There are three known virulence genes encoded in Legionella pneumophila that have recently been discovered. These are as follows: the Icm genes, the mip genes, and the ompS gene. The Icm genes have been found to be necessary for the intracellular multiplication of Legionella. The mip genes or in full term, the macrophage infectivity potentiator, are responsible for increasing Legionella infection. Finally the ompS gene has been determined to be the gene for the major outer membrane protein (MOMP). This gene therefore is extremely important in the binding of Legionella to macrophages, which stimulates coiling phagocytosis2. The question that many people have is how are these bacterial genes regulated? How does the Legionella organism know when it has entered a phagosome inside the cell as a cue for intracellular multiplication and the expression of the Icm genes? More research still has to be done on both of these questions, however, scientists have a few ideas. They feel that the result is a 2-component signal transduction pathway that regulates gene control. For example, an outer membrane protein sends a message to an intracellular protein in response to some sort of extracellular stimuli. Then, these proteins which are inside the cell regulate the gene transcription as well as the expression of the bacteria2.
This process begins with the attachment of the bacteria to the phagocyte. Attachment takes place via opsonization, where both the complement components C3b and C3bi are involved. C3b and C3bi covalently modify and attach to the major outer membrane protein (MOMP) which is encoded by the ompS gene1. Once this takes place the bacteria are able to to bind to the complement receptors CR1 and CR3. With this taking place, coiling phagocytosis is promoted.
Coiling Phagocytosis is a form of phagocytic uptake where a long thin pseudopod is formed and engulfs the bacterium in a coiled vesicle4. This vesicle, however, does not acidify and therefore the fusion of the phagolysosome is inhibited. As a result the bacteria have figured a way that enables them to protect themselves and multiply within this vesicle. Eventually the surface of the vesicle becomes studded with ribosomes. Because of the formation of this species-specific sort of phagosome, scientists have chosen to name it LSP or Legionella-specific phagosome4.
Soon after the formation of the LSP the bacteria inside begin to replicate. In most cases there is a "lag time" of about six to eight hours after infection before one can notice an actual increase in the amount of bacteria. This is probably because the bacteria are accustoming themselves to the conditions inside the LSP. Once the bacteria do begin replicating intracellularly, they have a generation time of about two hours4. This concludes that their nutritional needs are met inside the LSP. The best environment for the bacteria inside the LSP would be a balance of cysteine and iron, free amino acids such as proline, serine, and threonine, a pH near neutral and finally an environment free of Na4.

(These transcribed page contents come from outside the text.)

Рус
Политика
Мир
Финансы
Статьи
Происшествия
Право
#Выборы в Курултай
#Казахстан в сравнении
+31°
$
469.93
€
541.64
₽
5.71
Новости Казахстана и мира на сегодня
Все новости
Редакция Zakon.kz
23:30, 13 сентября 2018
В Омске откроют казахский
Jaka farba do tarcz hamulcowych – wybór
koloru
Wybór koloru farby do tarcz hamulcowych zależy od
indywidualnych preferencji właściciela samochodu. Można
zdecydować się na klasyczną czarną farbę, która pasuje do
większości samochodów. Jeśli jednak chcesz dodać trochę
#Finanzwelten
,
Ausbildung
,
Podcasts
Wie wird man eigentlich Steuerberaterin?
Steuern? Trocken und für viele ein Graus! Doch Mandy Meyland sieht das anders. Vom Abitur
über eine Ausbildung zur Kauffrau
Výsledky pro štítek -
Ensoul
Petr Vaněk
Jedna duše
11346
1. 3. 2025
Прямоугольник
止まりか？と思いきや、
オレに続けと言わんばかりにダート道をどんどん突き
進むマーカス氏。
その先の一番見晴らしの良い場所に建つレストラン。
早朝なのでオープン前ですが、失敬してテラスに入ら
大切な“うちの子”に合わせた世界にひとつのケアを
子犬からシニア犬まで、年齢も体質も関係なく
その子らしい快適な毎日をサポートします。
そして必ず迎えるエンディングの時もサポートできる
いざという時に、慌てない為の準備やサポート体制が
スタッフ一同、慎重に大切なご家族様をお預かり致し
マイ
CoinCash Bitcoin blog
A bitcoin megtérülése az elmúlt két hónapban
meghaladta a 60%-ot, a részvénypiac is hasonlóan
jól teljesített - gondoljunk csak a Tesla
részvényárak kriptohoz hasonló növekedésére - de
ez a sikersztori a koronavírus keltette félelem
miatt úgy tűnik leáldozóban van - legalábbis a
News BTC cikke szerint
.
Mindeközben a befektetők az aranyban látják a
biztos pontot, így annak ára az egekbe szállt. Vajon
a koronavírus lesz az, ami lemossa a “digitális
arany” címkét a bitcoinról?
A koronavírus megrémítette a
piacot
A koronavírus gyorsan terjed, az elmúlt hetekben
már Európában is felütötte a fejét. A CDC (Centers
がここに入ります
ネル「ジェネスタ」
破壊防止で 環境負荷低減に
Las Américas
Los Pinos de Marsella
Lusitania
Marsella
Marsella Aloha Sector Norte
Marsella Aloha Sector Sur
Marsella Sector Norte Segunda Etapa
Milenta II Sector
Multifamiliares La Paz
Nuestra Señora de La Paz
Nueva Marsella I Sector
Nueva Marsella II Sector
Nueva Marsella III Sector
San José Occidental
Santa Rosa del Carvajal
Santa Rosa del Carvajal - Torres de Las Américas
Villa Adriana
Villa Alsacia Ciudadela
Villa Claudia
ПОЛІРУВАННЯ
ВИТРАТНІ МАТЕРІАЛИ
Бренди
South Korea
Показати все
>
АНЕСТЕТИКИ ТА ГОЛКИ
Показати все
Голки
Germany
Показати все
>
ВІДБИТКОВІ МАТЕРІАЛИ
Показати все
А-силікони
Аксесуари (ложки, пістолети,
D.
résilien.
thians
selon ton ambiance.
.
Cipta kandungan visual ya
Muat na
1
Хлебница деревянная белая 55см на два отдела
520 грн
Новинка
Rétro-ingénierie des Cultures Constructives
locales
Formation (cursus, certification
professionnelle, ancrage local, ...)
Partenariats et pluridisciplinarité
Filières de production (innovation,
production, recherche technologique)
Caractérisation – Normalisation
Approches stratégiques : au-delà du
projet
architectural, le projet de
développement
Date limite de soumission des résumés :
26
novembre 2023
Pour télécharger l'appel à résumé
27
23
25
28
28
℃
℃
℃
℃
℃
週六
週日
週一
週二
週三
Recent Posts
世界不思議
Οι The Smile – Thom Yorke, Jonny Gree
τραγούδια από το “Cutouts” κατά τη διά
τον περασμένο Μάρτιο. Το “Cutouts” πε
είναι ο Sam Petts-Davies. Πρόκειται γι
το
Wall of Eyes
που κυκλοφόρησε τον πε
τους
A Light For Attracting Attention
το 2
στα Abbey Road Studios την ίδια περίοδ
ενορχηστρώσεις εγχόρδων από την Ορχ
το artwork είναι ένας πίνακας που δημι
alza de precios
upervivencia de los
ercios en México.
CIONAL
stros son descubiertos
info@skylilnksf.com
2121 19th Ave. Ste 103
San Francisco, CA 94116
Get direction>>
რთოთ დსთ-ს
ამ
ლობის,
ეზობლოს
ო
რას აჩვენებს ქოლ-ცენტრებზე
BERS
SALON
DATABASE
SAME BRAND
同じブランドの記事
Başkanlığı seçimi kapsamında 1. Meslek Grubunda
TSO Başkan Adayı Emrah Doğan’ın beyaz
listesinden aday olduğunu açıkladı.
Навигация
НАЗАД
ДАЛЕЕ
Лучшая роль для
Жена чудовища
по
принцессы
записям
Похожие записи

Scientists are still unaware on the exact method of host cell killing by Legionella pneumophila. Several theories exist on this topic however. The first theory is called bacteria induced apoptosis. This is another way of saying that the presence of the bacteria induce cell death in the host. Another theory on this idea is that there is a burden put on the host cell because of the replication of the Legionella. For example, the bacteria produce NH3 from amino acid metabolism as well as other byproducts of metabolism. These byproducts can cause the host cells to die4.
Legionella pneumophila causes lung damage in many different ways. The first way is by continuously attracting phagocytes and T cells to the infected area. By attracting these protective devices the lung becomes damaged because the phagocytes and T cells release cytokines and other toxic products which do not kill the bacteria but damage the lung. The reason Legionella survive is because it is thought that they release enzymes such as acid phosphatase, phospholypase C, protein kinases, and superoxide dismutase that enhance their survival rate. Another way in which Legionella pneumophila damage lung tissue is by producing extracellular proteases. An example of an extracellular protease is zinc metalloprotease. This protease is very similar structurally to an elastase which has been found to cause severe lung damage in cystic fibrosis patients. This protease has been know to produce hemolytic activity, resulting in lesion formation in lung tissue4.